Geld allein reicht nicht aus. Luxemburg gibt enorm hohe Summen aus. Aber die Armut steigt trotzdem. Meiner Meinung nach besteht die Lösung aus vielen kleinen Mosaiksteinen. Das alte RMG-Gesetz sah, wie gesagt, stärker zielgruppenspezifische Maßnahmen vor. Hinzu kommt, dass sich die Maßnahmen auf die Zielgruppe der 25- bis 60-jährigen „Arbeitsfähigen“ konzentrieren. Die ADEM ist dazu da, die Menschen auf den ersten Arbeitsmarkt zu bringen. Das ONIS soll sie darauf vorbereiten. Aber alles richtet sich auf den Arbeitsmarkt und die besagte Zielgruppe. Für die 18- bis 25-Jährigen, die noch nicht Anspruch auf das „Revis“ haben und vielleicht noch nicht oder nicht mehr in einer Ausbildung sind oder studieren, gibt es keine geeigneten Maßnahmen. Und in die der ADEM darf wiederum ein „Revis“-Bezieher nicht rein. Die zielgruppenspezifischen Maßnahmen, die nicht mehr oder noch nicht auf dem Arbeitsmarkt sind, gibt es nicht mehr. Auch sind die einzelnen Zuständigkeiten regelrecht zerstückelt. Eine Person hat dann im Extremfall zwei, drei oder mehrere Sozialarbeiter. Leider sind die hochqualifizierten Sozialarbeiter immer mehr mit bürokratischen Tätigkeiten beschäftigt und können so immer weniger klassische Sozialarbeit machen, die aber für die sozio-kulturell Benachteiligten enorm wichtig ist.

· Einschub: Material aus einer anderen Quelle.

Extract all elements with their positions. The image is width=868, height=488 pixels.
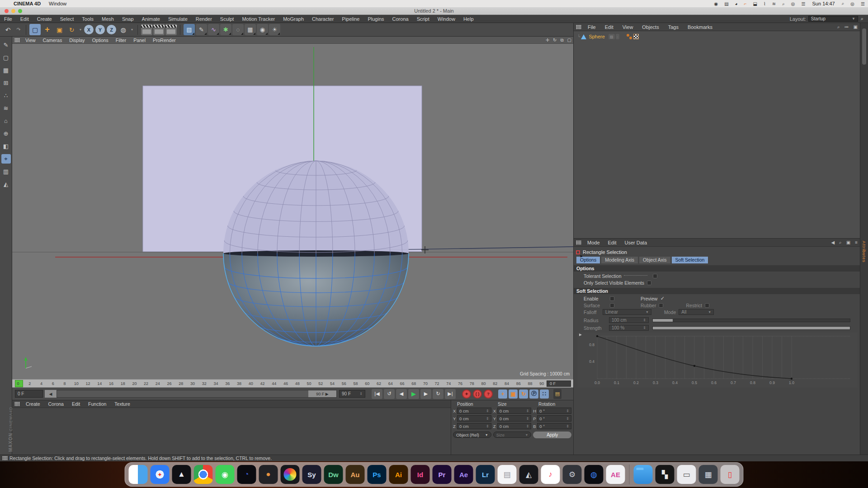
enable-checkbox[interactable] [610,296,614,301]
preview-checkbox[interactable]: ✓ [660,296,665,301]
am-back-icon[interactable]: ◀ [829,240,837,245]
app-menu-pipeline[interactable]: Pipeline [338,16,363,22]
surface-checkbox[interactable] [610,303,614,308]
toggle-views-icon[interactable]: ▢ [566,38,573,43]
polygons-mode-button[interactable]: ⌂ [1,116,11,126]
app-menu-plugins[interactable]: Plugins [363,16,388,22]
notes-icon[interactable]: ▤ [724,1,728,6]
coordinate-space-dropdown[interactable]: Object (Rel)▼ [453,432,491,438]
camera-button[interactable]: ◉ [257,24,268,35]
spotlight-icon[interactable]: ⌕ [842,1,844,6]
coordinate-system-flyout[interactable]: ▾ [130,24,134,35]
pen-spline-button[interactable]: ✎ [196,24,207,35]
dock-document-app[interactable]: ▤ [498,465,517,484]
object-enable-toggle[interactable]: ▨ [609,34,615,39]
om-lock-icon[interactable]: ▣ [851,24,860,30]
control-center-icon[interactable]: ☰ [802,1,806,6]
prev-frame-button[interactable]: ◀ [396,389,407,399]
coord-field-size-y[interactable]: 0 cm⇕ [497,415,532,422]
am-menu-user-data[interactable]: User Data [621,240,651,245]
render-settings-button[interactable] [165,24,177,35]
app-menu-mesh[interactable]: Mesh [98,16,118,22]
om-filter-icon[interactable]: ≔ [842,24,851,30]
dock-spreadsheet-app[interactable]: ▦ [699,465,718,484]
screen-record-icon[interactable]: ◉ [714,1,718,6]
am-lock-icon[interactable]: ▣ [844,240,853,245]
om-menu-tags[interactable]: Tags [664,24,683,30]
radius-slider[interactable] [652,319,850,322]
make-editable-button[interactable]: ✎ [1,40,11,50]
strength-field[interactable]: 100 %⇕ [609,325,649,331]
dock-safari[interactable]: ✦ [151,465,170,484]
dock-downloads-folder[interactable] [634,465,653,484]
airplay-icon[interactable]: ⬓ [753,1,757,6]
object-manager[interactable]: FileEditViewObjectsTagsBookmarks ⌕≔▣ └ S… [573,23,860,238]
goto-end-button[interactable]: ▶| [445,389,456,399]
viewport-menu-cameras[interactable]: Cameras [39,38,66,43]
orbit-view-icon[interactable]: ↻ [551,38,558,43]
material-menu-function[interactable]: Function [84,401,110,407]
viewport-menu-view[interactable]: View [22,38,39,43]
light-button[interactable]: ☀ [269,24,280,35]
render-view-button[interactable] [141,24,152,35]
stepper-icon[interactable]: ⇕ [359,392,363,396]
app-menu-animate[interactable]: Animate [138,16,164,22]
menubar-clock[interactable]: Sun 14:47 [812,1,835,6]
coord-field-rotation-h[interactable]: 0 °⇕ [537,408,571,414]
dock-indesign[interactable]: Id [411,465,430,484]
app-menu-file[interactable]: File [0,16,16,22]
scrollbar-thumb[interactable] [862,28,866,65]
rotate-tool-button[interactable]: ↻ [66,24,77,35]
app-menu-select[interactable]: Select [56,16,78,22]
clipping-icon[interactable]: ⌐ [744,1,747,6]
phong-tag-icon[interactable] [633,34,639,39]
timeline-window-icon[interactable]: ▤ [553,389,561,399]
am-history-icon[interactable]: ≡ [853,240,860,245]
tab-modeling-axis[interactable]: Modeling Axis [601,257,638,263]
app-menu-render[interactable]: Render [192,16,216,22]
snap-toggle-button[interactable]: ⌖ [1,154,11,164]
app-menu-window[interactable]: Window [434,16,459,22]
only-visible-checkbox[interactable] [647,281,651,285]
tab-object-axis[interactable]: Object Axis [639,257,670,263]
app-menu-create[interactable]: Create [33,16,56,22]
material-manager[interactable]: CreateCoronaEditFunctionTexture MAXON CI… [12,400,451,455]
dock-color-wheel-app[interactable] [281,465,300,484]
workplane-snap-button[interactable]: ▥ [1,167,11,176]
attributes-vertical-tab[interactable]: Attributes [862,241,866,263]
app-menu-corona[interactable]: Corona [388,16,413,22]
coord-field-size-z[interactable]: 0 cm⇕ [497,423,532,429]
material-menu-create[interactable]: Create [22,401,44,407]
object-state-dots-icon[interactable] [627,34,632,39]
falloff-curve-graph[interactable]: 0.80.40.00.10.20.30.40.50.60.70.80.91.0 [577,333,858,389]
soft-selection-section-header[interactable]: Soft Selection [574,288,860,294]
am-menu-mode[interactable]: Mode [583,240,604,245]
wifi-icon[interactable]: ≋ [772,1,776,6]
dock-music[interactable]: ♪ [541,465,560,484]
size-mode-dropdown[interactable]: Size▼ [493,432,532,438]
dock-cat-app[interactable]: ● [259,465,278,484]
range-start-handle[interactable]: ◀ [45,390,57,398]
app-menu-character[interactable]: Character [308,16,338,22]
dock-lightroom[interactable]: Lr [476,465,495,484]
edges-mode-button[interactable]: ≋ [1,103,11,113]
material-menu-edit[interactable]: Edit [68,401,84,407]
x-axis-lock-button[interactable]: X [84,25,94,34]
layout-select[interactable]: Startup ▼ [808,16,858,22]
dock-utility-app[interactable]: ▭ [677,465,696,484]
timeline-ruler[interactable]: 0 F 024681012141618202224262830323436384… [12,379,573,388]
play-button[interactable]: ▶ [408,389,419,399]
app-menu-sculpt[interactable]: Sculpt [216,16,238,22]
scale-tool-button[interactable]: ▣ [54,24,65,35]
pan-view-icon[interactable]: ✛ [544,38,551,43]
dock-dark-app[interactable]: ◭ [519,465,538,484]
app-menu-edit[interactable]: Edit [16,16,33,22]
app-menu-mograph[interactable]: MoGraph [279,16,308,22]
record-keyframe-button[interactable]: ✦ [462,389,471,399]
frame-range-slider[interactable]: 90 F ▶ [57,390,337,398]
coord-field-position-x[interactable]: 0 cm⇕ [457,408,491,414]
tolerant-selection-checkbox[interactable] [653,274,657,278]
coord-field-rotation-b[interactable]: 0 °⇕ [537,423,571,429]
coord-field-rotation-p[interactable]: 0 °⇕ [537,415,571,422]
goto-next-key-button[interactable]: ↻ [433,389,443,399]
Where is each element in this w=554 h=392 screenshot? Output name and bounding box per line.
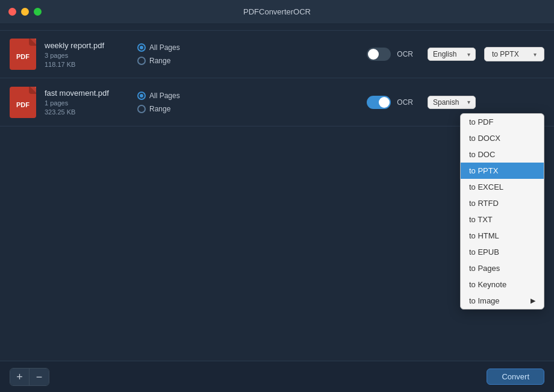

* Nach Angaben des Bildungsministeriums gibt es in Luxemburg mehr als 880 Bildungs- und Betreuungseinrichtungen und „Mini-Crèches“ sowie 360 Tageseltern, die pädagogische Betreuungsplätze für mehr als 68.000 Kinder von null bis zwölf Jahren anbieten (Stand: 31. März 2024).
Die Sozialexpertin
Petra Böwen ist Expertin für soziale Themen und seit mehr als 35 Jahren an den Schnittstellen Soziales und Wirtschaft aktiv. Sie studierte Sozial- und Erziehungswissenschaften an der Universität Trier. Zuletzt hat die 62-Jährige an der Universität Luxemburg das Praxisbüro der Uni sowie den berufsbegleitenden Studiengang für Sozial- und Erziehungswissenschaften mit gegründet und geleitet. Seit 2022 arbeitet sie freiberuflich. Böwen berät, coacht, lehrt und forscht für und in Ministerien, Kammern und Organisationen zu Themen Armutsbekämpfung, Qualifizierung und Arbeitsmarkt der Sozialen Arbeit und sie entwickelt eigene Projekte. Ehrenamtlich engagiert sie sich in Vereinen und Gremien, die sich für den sozialen Zusammenhalt in der Gesellschaft einsetzen.